If your whole business is about dealing with the data which a big number of users generate at any point, you should (after having made completely sure that your backup system is rock solid) restrict as much as possible the access to such valuable information; not just to avoid unintended deletions, but also to account for other potential problems (e.g., privacy protection). There are many ways to do so, even after having developed the whole system; for example, giving read-only access unless strictly required like high-level admin personnel (who can use these credentials only after passing through a further validation step) or automated applications (whose credentials are regularly generated and nobody knows).
These problems are usually provoked when developing/dealing with a system without putting the whole focus on technical aspects/what is best for it from a technical perspective.
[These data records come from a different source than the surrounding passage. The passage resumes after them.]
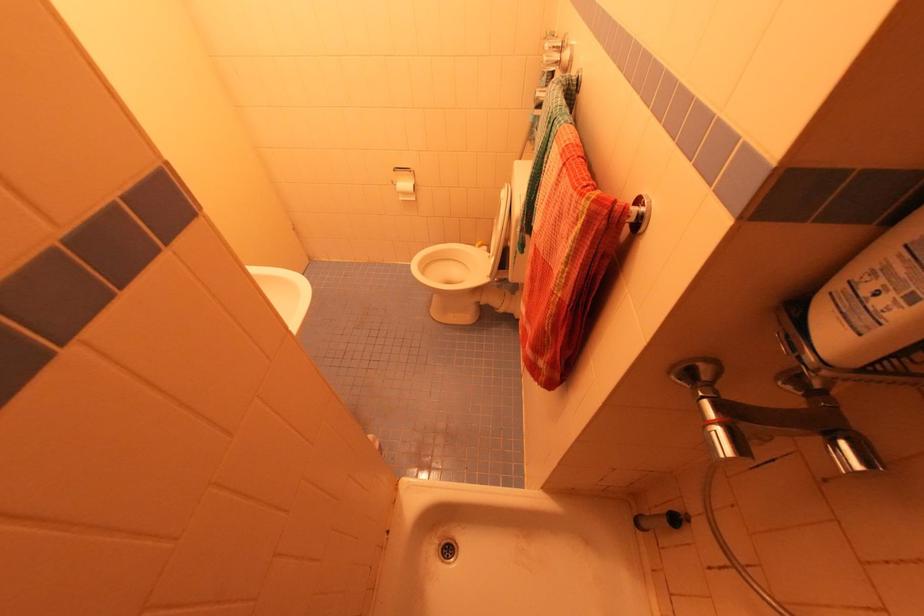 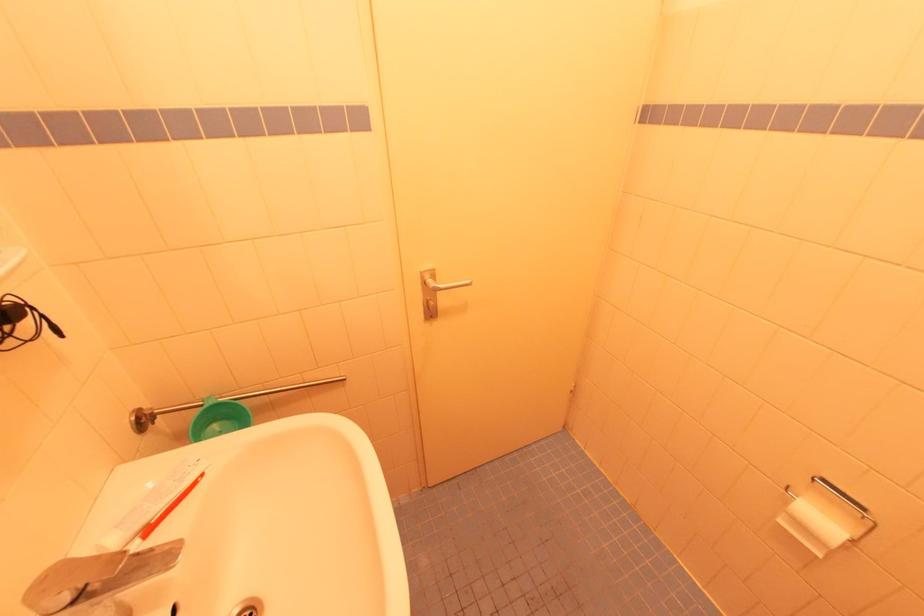 Locate, in the second image, the point that corresponds to point 403,200 in the first image.

(784, 523) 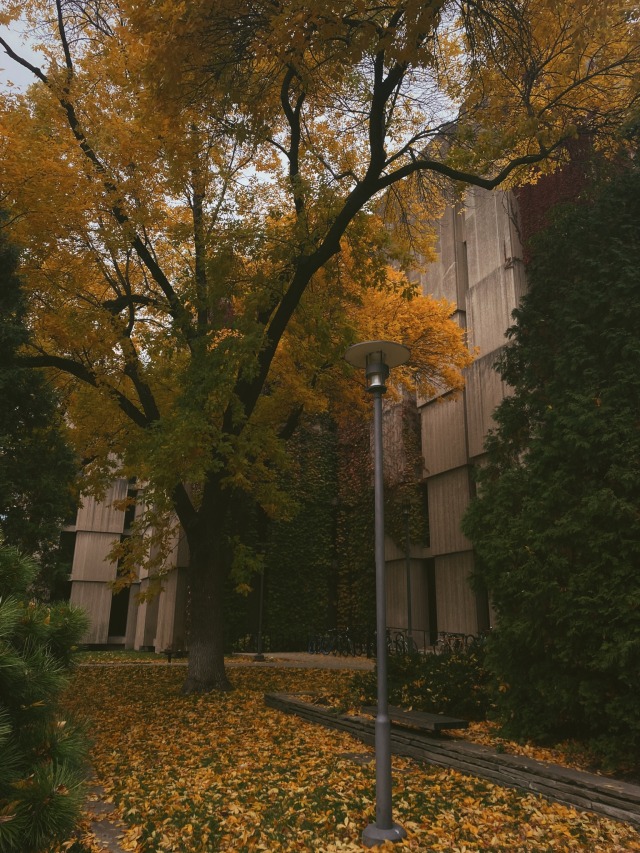 Locate an element on the screen. This screenshot has height=853, width=640. place to sit is located at coordinates (413, 715), (169, 652). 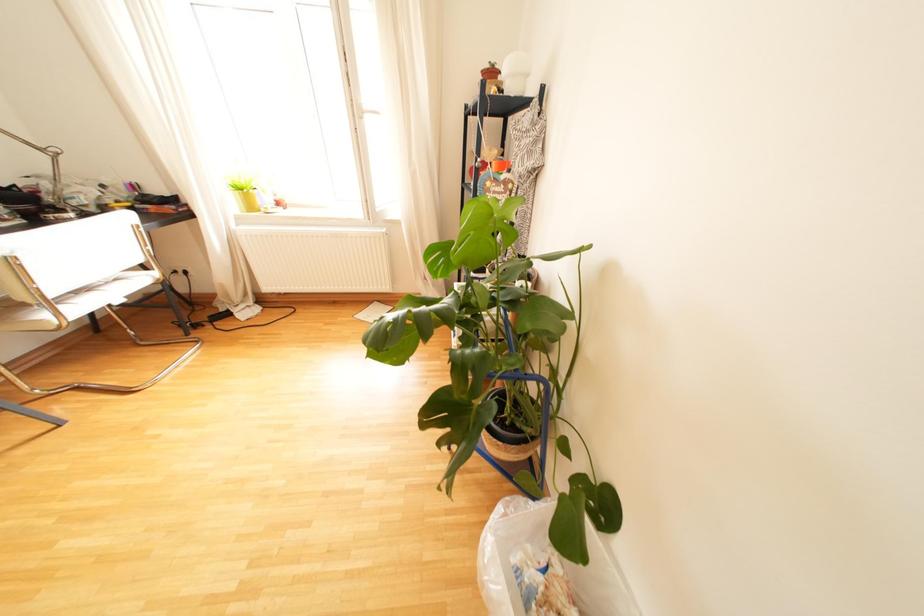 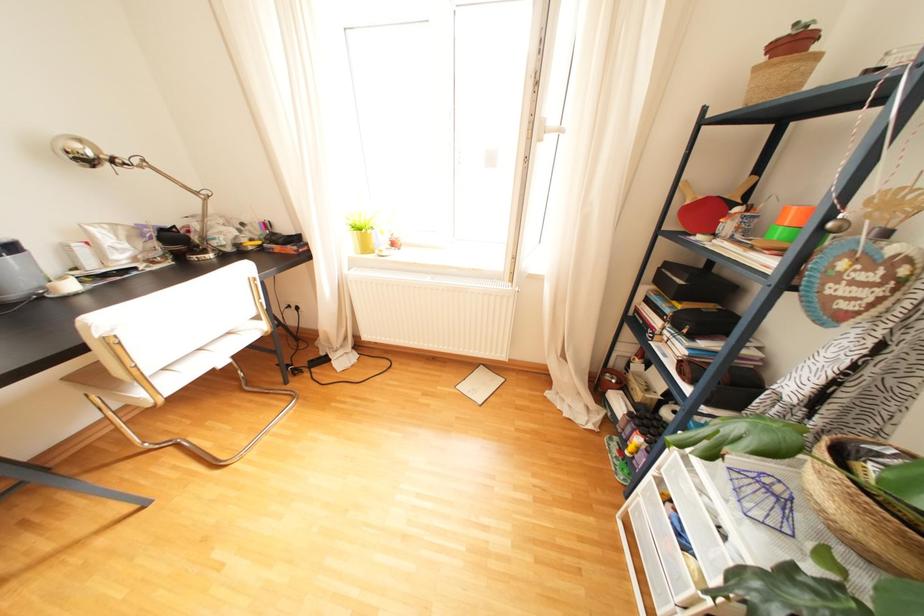 Question: The first image is from the beginning of the video and the second image is from the end. How did the camera likely rotate when shooting the video?

Choices:
 (A) Left
 (B) Right
 (C) Up
 (D) Down

Answer: (A)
They shouldn't exist at all when doing everything properly at each stage from development to deployment, administration, general policies, etc.
Custom Solvers 2.0 = Alvaro Carballo Garcia = varocarbas.
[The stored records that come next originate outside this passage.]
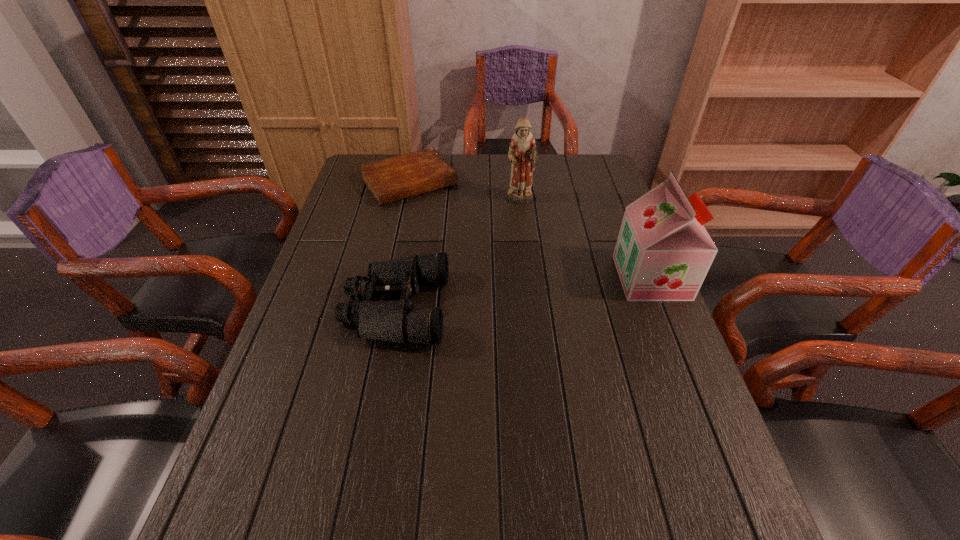 Locate an element on the screen. object that is the third closest to the rightmost object is located at coordinates (396, 178).

Identify the location of the second closest object to the Bible. This screenshot has width=960, height=540. (396, 321).

Locate an element on the screen. This screenshot has width=960, height=540. vacant space that satisfies the following two spatial constraints: 1. on the front side of the shortest object; 2. with the cap open on the rightmost object is located at coordinates (389, 278).

In order to click on free location that satisfies the following two spatial constraints: 1. on the front side of the soya milk; 2. with the cap open on the Bible in this screenshot , I will do `click(389, 278)`.

This screenshot has width=960, height=540. Identify the location of free space in the image that satisfies the following two spatial constraints: 1. on the front side of the binoculars; 2. through the eyepieces of the Bible. (382, 308).

Locate an element on the screen. vacant region that satisfies the following two spatial constraints: 1. on the front side of the shortest object; 2. with the cap open on the soya milk is located at coordinates (389, 278).

Where is `free space that satisfies the following two spatial constraints: 1. on the front side of the figurine; 2. with the cap open on the soya milk`? This screenshot has width=960, height=540. free space that satisfies the following two spatial constraints: 1. on the front side of the figurine; 2. with the cap open on the soya milk is located at coordinates (528, 278).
Good choice. But, I always use this prompt:
PS1='C:$(echo ${PWD//\//\\\} | tr "[:lower:]" "[:upper:]" | sed -e"s/\\([^\\]\\{6\\}\\)[^\\]\\{2,\\}/\\1~1/g" ) >'
SJW n. One who posts facts.
I don't care if this is a mistake and screw up of their own making (and it is, on every level) - if you've ever worked as sysadmin you have got to feel for these guys.
Something like this is going to happen sooner or later. It cannot really be avoided. BCM and recovery tests are the only way to be sure your replication/journaling/etc. works and your backups can be restored.
Of course in this age of incompetent bean-counters, these are often skipped, because "everything works" and these test do involve downtime.
Most ACs are not even worth the keystrokes to insult them. Be generically insulted by this and ignored otherwise.
Editors. I understand that any loss is bad but holy hyperbole batman... the title reads like a nuke was dropped on Gitlab's datacenters. I had to read halfway through the post to see they lost six (6!) hours of data. Again, really bad, but just losing six hours of data would be a case study in success for a lot of companies and definitely not a "melt-down".